* MATERIAL SHOWN
++++++++++++++++++++

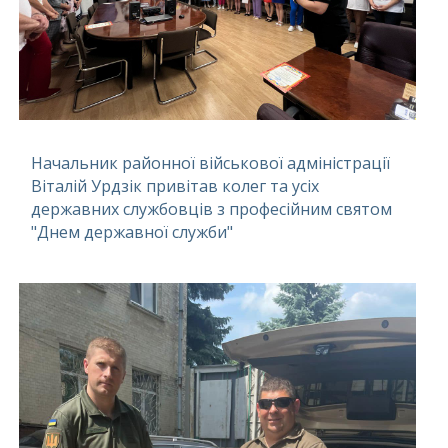
Начальник районної військової адміністрації
Віталій Урдзік привітав колег та усіх
державних службовців з професійним святом
"Днем державної служби"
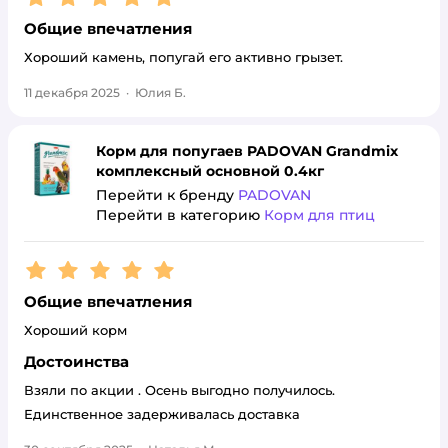
Общие впечатления
Хороший камень, попугай его активно грызет.
11 декабря 2025
·
Юлия Б.
Корм для попугаев PADOVAN Grandmix
комплексный основной 0.4кг
Перейти к бренду
PADOVAN
Перейти в категорию
Корм для птиц
Рейтинг:
5
Общие впечатления
Хороший корм
Достоинства
Взяли по акции . Осень выгодно получилось.
Единственное задерживалась доставка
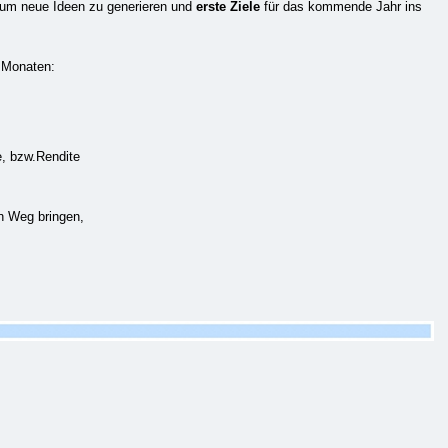
, um neue Ideen zu generieren und
erste Ziele
für das kommende Jahr ins
 Monaten:
, bzw.Rendite
n Weg bringen,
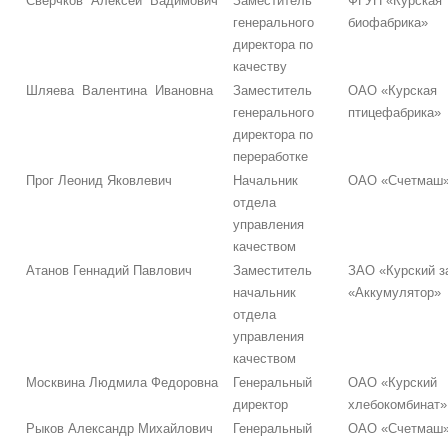
Сверчков Алексей Вадимович
Заместитель
ФГУП «Курская
генерального
биофабрика»
директора по
качеству
Шляева Валентина Ивановна
Заместитель
ОАО «Курская
генерального
птицефабрика»
директора по
переработке
Прог Леонид Яковлевич
Начальник
ОАО «Счетмаш
отдела
управления
качеством
Атанов Геннадий Павлович
Заместитель
ЗАО «Курский з
начальник
«Аккумулятор»
отдела
управления
качеством
Москвина Людмила Федоровна
Генеральный
ОАО «Курский
директор
хлебокомбинат»
Рыков Александр Михайлович
Генеральный
ОАО «Счетмаш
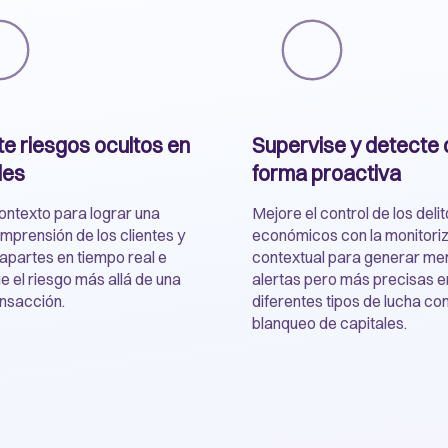
e riesgos ocultos en
Supervise y detecte 
des
forma proactiva
ntexto para lograr una
Mejore el control de los deli
mprensión de los clientes y
económicos con la monitori
rapartes en tiempo real e
contextual para generar me
ue el riesgo más allá de una
alertas pero más precisas e
ansacción.
diferentes tipos de lucha con
blanqueo de capitales.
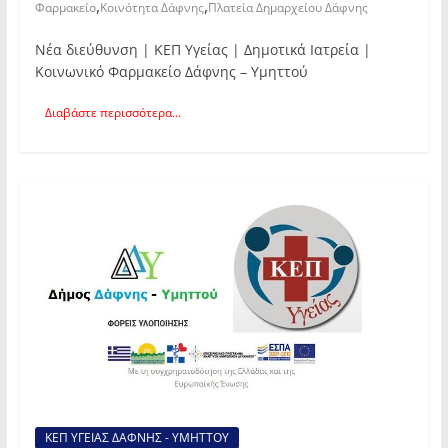
,
,
Φαρμακείο
Κοινότητα Δάφνης
Πλατεία Δημαρχείου Δάφνης
Νέα διεύθυνση | ΚΕΠ Υγείας | Δημοτικά Ιατρεία |
Κοινωνικό Φαρμακείο Δάφνης – Υμηττού
Διαβάστε περισσότερα...
ΚΕΠ ΥΓΕΙΑΣ ΔΑΦΝΗΣ - ΥΜΗΤΤΟΥ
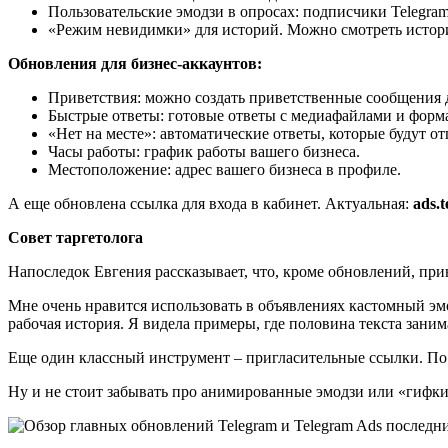
Пользовательские эмодзи в опросах: подписчики Telegram
«Режим невидимки» для историй. Можно смотреть истори
Обновления для бизнес-аккаунтов:
Приветствия: можно создать приветственные сообщения 
Быстрые ответы: готовые ответы с медиафайлами и форм
«Нет на месте»: автоматические ответы, которые будут о
Часы работы: график работы вашего бизнеса.
Местоположение: адрес вашего бизнеса в профиле.
А еще обновлена ссылка для входа в кабинет. Актуальная:
ads.t
Совет таргетолога
Напоследок Евгения рассказывает, что, кроме обновлений, прин
Мне очень нравится использовать в объявлениях кастомный эмод
рабочая история. Я видела примеры, где половина текста зани
Еще один классный инструмент – пригласительные ссылки. По с
Ну и не стоит забывать про анимированные эмодзи или «гифки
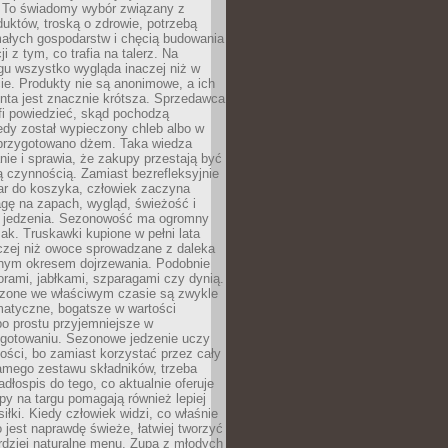
 To świadomy wybór związany z
duktów, troską o zdrowie, potrzebą
małych gospodarstw i chęcią budowania
cji z tym, co trafia na talerz. Na
gu wszystko wygląda inaczej niż w
e. Produkty nie są anonimowe, a ich
enta jest znacznie krótsza. Sprzedawca
fi powiedzieć, skąd pochodzą
edy został wypieczony chleb albo w
 przygotowano dżem. Taka wiedza
nie i sprawia, że zakupy przestają być
 czynnością. Zamiast bezrefleksyjnie
ar do koszyka, człowiek zaczyna
gę na zapach, wygląd, świeżość i
 jedzenia. Sezonowość ma ogromny
k. Truskawki kupione w pełni lata
czej niż owoce sprowadzane z daleka
lnym okresem dojrzewania. Podobnie
orami, jabłkami, szparagami czy dynią.
dzone we właściwym czasie są zwykle
matyczne, bogatsze w wartości
o prostu przyjemniejsze w
gotowaniu. Sezonowe jedzenie uczy
ości, bo zamiast korzystać przez cały
amego zestawu składników, trzeba
dłospis do tego, co aktualnie oferuje
py na targu pomagają również lepiej
iłki. Kiedy człowiek widzi, co właśnie
o jest naprawdę świeże, łatwiej tworzyć
rdziej naturalne menu. Zupa z młodych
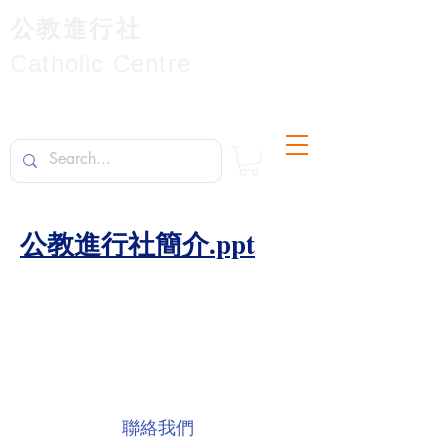
公教進行社
Catholic Centre
公教進行社簡介.ppt
聯絡我們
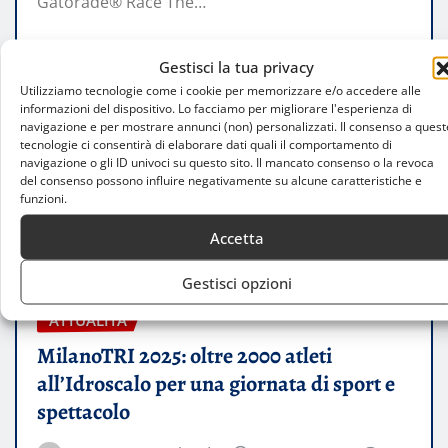
Gatorade® Race The…
LEGGI TUTTO
Gestisci la tua privacy
Utilizziamo tecnologie come i cookie per memorizzare e/o accedere alle
informazioni del dispositivo. Lo facciamo per migliorare l'esperienza di
navigazione e per mostrare annunci (non) personalizzati. Il consenso a quest
tecnologie ci consentirà di elaborare dati quali il comportamento di
navigazione o gli ID univoci su questo sito. Il mancato consenso o la revoca
del consenso possono influire negativamente su alcune caratteristiche e
funzioni.
Accetta
Gestisci opzioni
ATTUALITÀ
MilanoTRI 2025: oltre 2000 atleti
all’Idroscalo per una giornata di sport e
spettacolo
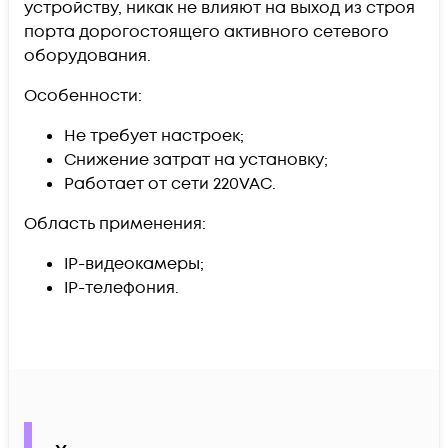
устройству, никак не влияют на выход из строя
порта дорогостоящего активного сетевого
оборудования.
Особенности:
Не требует настроек;
Снижение затрат на установку;
Работает от сети 220VAC.
Область применения:
IP-видеокамеры;
IP-телефония.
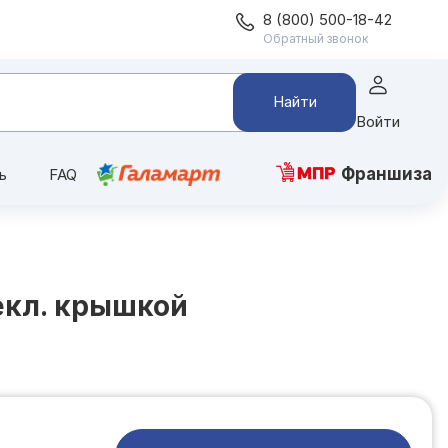
8 (800) 500-18-42
Обратный звонок
Найти
Войти
Франшиза
ь
FAQ
текл. крышкой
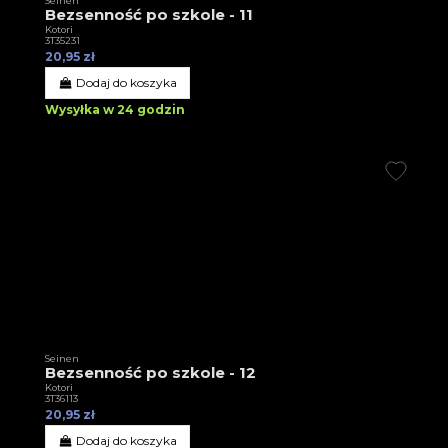
Seinen
Bezsenność po szkole - 11
Kotori
3T35231
20,95 zł
Dodaj do koszyka
Wysyłka w 24 godzin
Seinen
Bezsenność po szkole - 12
Kotori
3T36113
20,95 zł
Dodaj do koszyka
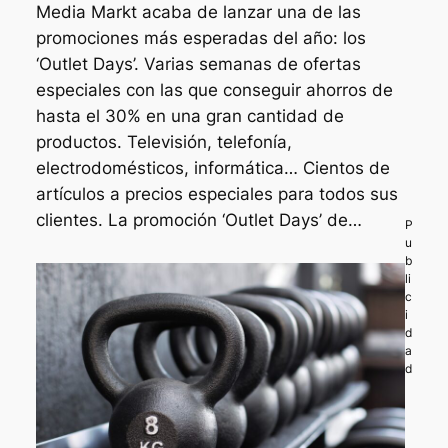
Media Markt acaba de lanzar una de las
promociones más esperadas del año: los
‘Outlet Days’. Varias semanas de ofertas
especiales con las que conseguir ahorros de
hasta el 30% en una gran cantidad de
productos. Televisión, telefonía,
electrodomésticos, informática… Cientos de
artículos a precios especiales para todos sus
clientes. La promoción ‘Outlet Days’ de…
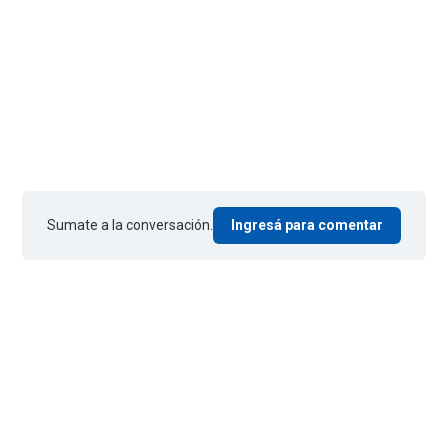
Sumate a la conversación.
Ingresá para comentar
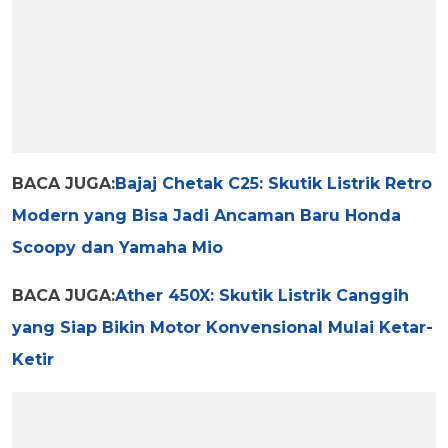
BACA JUGA:
Bajaj Chetak C25: Skutik Listrik Retro
Modern yang Bisa Jadi Ancaman Baru Honda
Scoopy dan Yamaha Mio
BACA JUGA:
Ather 450X: Skutik Listrik Canggih
yang Siap Bikin Motor Konvensional Mulai Ketar-
Ketir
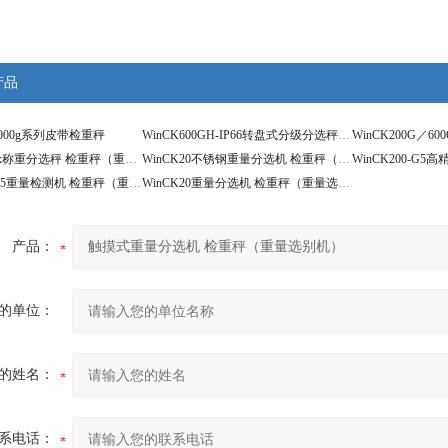
产品
-3000g系列皮带检重秤
WinCK600GH-IP66转盘式分级分选秤 检重秤（重量选别机）
WinCK200Gx称重分选秤 检重秤（重量选别机）
WinCK20不锈钢重量分选机 检重秤（重量选别机）
WinCK200-G5重量检测机 检重秤（重量选别机）
WinCK20重量分选机 检重秤（重量选别机）
产品：
的单位：
的姓名：
系电话：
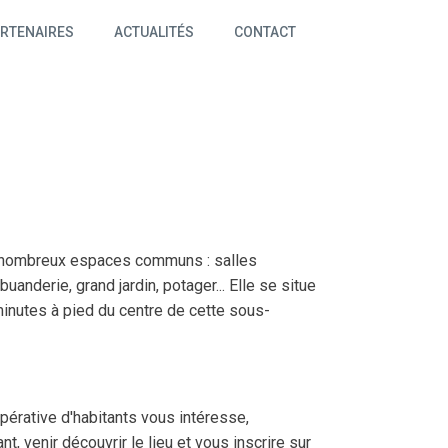
RTENAIRES
ACTUALITÉS
CONTACT
nombreux espaces communs : salles
buanderie, grand jardin, potager... Elle se situe
minutes à pied du centre de cette sous-
pérative d'habitants vous intéresse,
, venir découvrir le lieu et vous inscrire sur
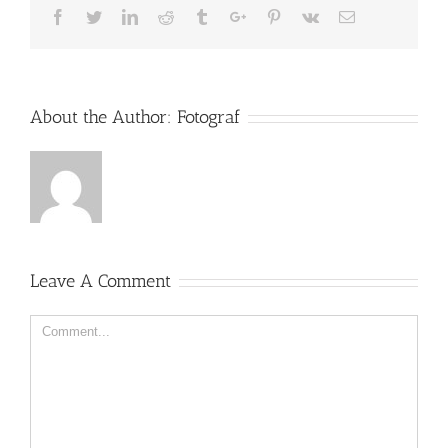
Facebook
Twitter
Linkedin
Reddit
Tumblr
Google+
Pinterest
Vk
Email
About the Author:
Fotograf
Leave A Comment
Comment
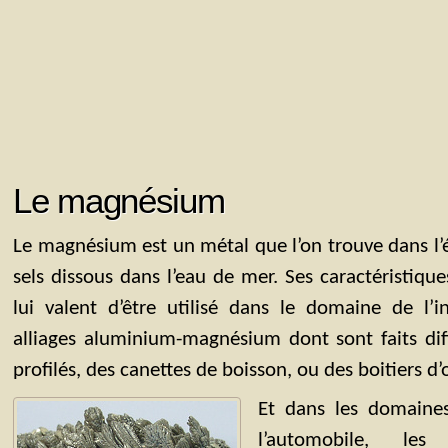
Le magnésium
Le magnésium est un métal que l’on trouve dans l’é
sels dissous dans l’eau de mer. Ses caractéristiqu
lui valent d’être utilisé dans le domaine de l’i
alliages aluminium-magnésium dont sont faits di
profilés, des canettes de boisson, ou des boitiers d’
Et dans les domaines
l’automobile, les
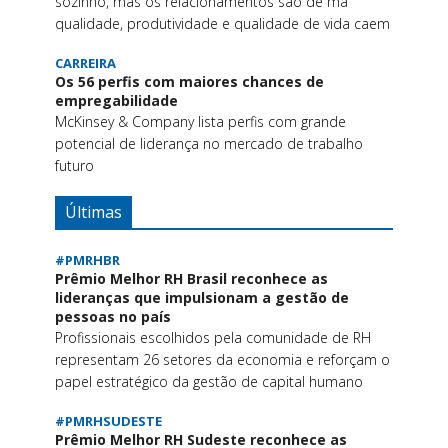
sozinho, mas os relacionamentos são de má
qualidade, produtividade e qualidade de vida caem
CARREIRA
Os 56 perfis com maiores chances de
empregabilidade
McKinsey & Company lista perfis com grande
potencial de liderança no mercado de trabalho
futuro
Últimas
#PMRHBR
Prêmio Melhor RH Brasil reconhece as
lideranças que impulsionam a gestão de
pessoas no país
Profissionais escolhidos pela comunidade de RH
representam 26 setores da economia e reforçam o
papel estratégico da gestão de capital humano
#PMRHSUDESTE
Prêmio Melhor RH Sudeste reconhece as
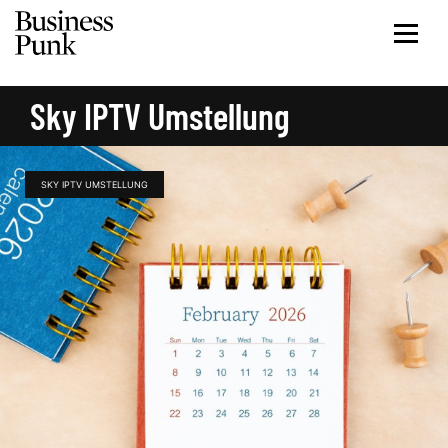
Sky IPTV Umstellung
SKY IPTV UMSTELLUNG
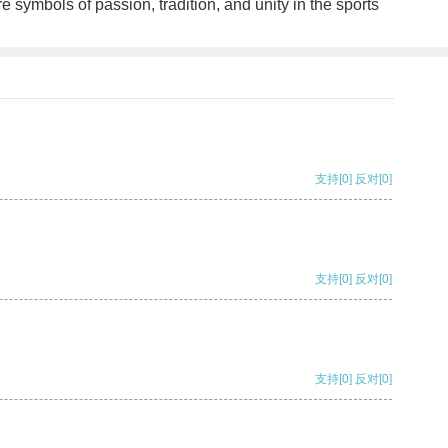
 symbols of passion, tradition, and unity in the sports
支持
[0]
反对
[0]
支持
[0]
反对
[0]
支持
[0]
反对
[0]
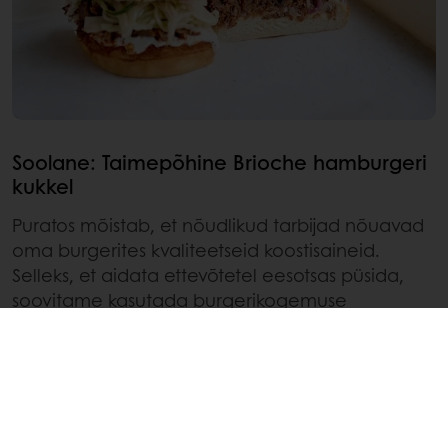
Soolane: Taimepõhine Brioche hamburgeri
kukkel
Puratos mõistab, et nõudlikud tarbijad nõuavad
oma burgerites kvaliteetseid koostisaineid.
Selleks, et aidata ettevõtetel eesotsas püsida,
soovitame kasutada burgerikogemuse
parandamiseks brioche kukleid. Parimatest
koostisainetest valmistatud ja täiuslikult
viimistletud brioche kuklid annavad pehme
võise tekstuuri, mis omakorda on heaks
täienduseks kõigele, mis burgeri vahel on. Oma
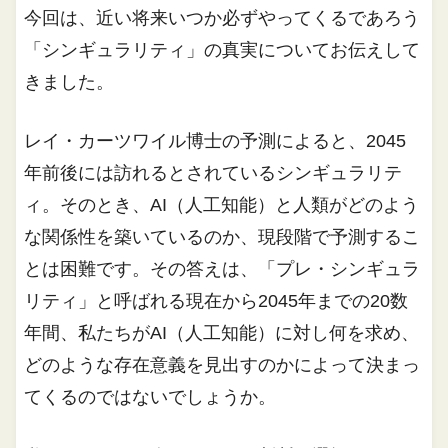
今回は、近い将来いつか必ずやってくるであろう
「シンギュラリティ」の真実についてお伝えして
きました。
レイ・カーツワイル博士の予測によると、2045
年前後には訪れるとされているシンギュラリテ
ィ。そのとき、AI（人工知能）と人類がどのよう
な関係性を築いているのか、現段階で予測するこ
とは困難です。その答えは、「プレ・シンギュラ
リティ」と呼ばれる現在から2045年までの20数
年間、私たちがAI（人工知能）に対し何を求め、
どのような存在意義を見出すのかによって決まっ
てくるのではないでしょうか。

++++++++++++++++++++

* EXERCISE DESCRIPTION
Take the lines from the start of the listing above through the line with "diferentes tipos de lucha con", both ends included, and copy them exactly, leaving the pictures behind.

* OUTPUT OF THE TASK
Начальник районної військової адміністрації
Віталій Урдзік привітав колег та усіх
державних службовців з професійним святом
"Днем державної служби"
Общие впечатления
Хороший камень, попугай его активно грызет.
11 декабря 2025
·
Юлия Б.
Корм для попугаев PADOVAN Grandmix
комплексный основной 0.4кг
Перейти к бренду
PADOVAN
Перейти в категорию
Корм для птиц
Рейтинг:
5
Общие впечатления
Хороший корм
Достоинства
Взяли по акции . Осень выгодно получилось.
Единственное задерживалась доставка
, um neue Ideen zu generieren und
erste Ziele
für das kommende Jahr ins
 Monaten:
, bzw.Rendite
n Weg bringen,
Сверчков Алексей Вадимович
Заместитель
ФГУП «Курская
генерального
биофабрика»
директора по
качеству
Шляева Валентина Ивановна
Заместитель
ОАО «Курская
генерального
птицефабрика»
директора по
переработке
Прог Леонид Яковлевич
Начальник
ОАО «Счетмаш
отдела
управления
качеством
Атанов Геннадий Павлович
Заместитель
ЗАО «Курский з
начальник
«Аккумулятор»
отдела
управления
качеством
Москвина Людмила Федоровна
Генеральный
ОАО «Курский
директор
хлебокомбинат»
Рыков Александр Михайлович
Генеральный
ОАО «Счетмаш
e riesgos ocultos en
Supervise y detecte 
des
forma proactiva
ntexto para lograr una
Mejore el control de los deli
mprensión de los clientes y
económicos con la monitori
rapartes en tiempo real e
contextual para generar me
ue el riesgo más allá de una
alertas pero más precisas e
ansacción.
diferentes tipos de lucha con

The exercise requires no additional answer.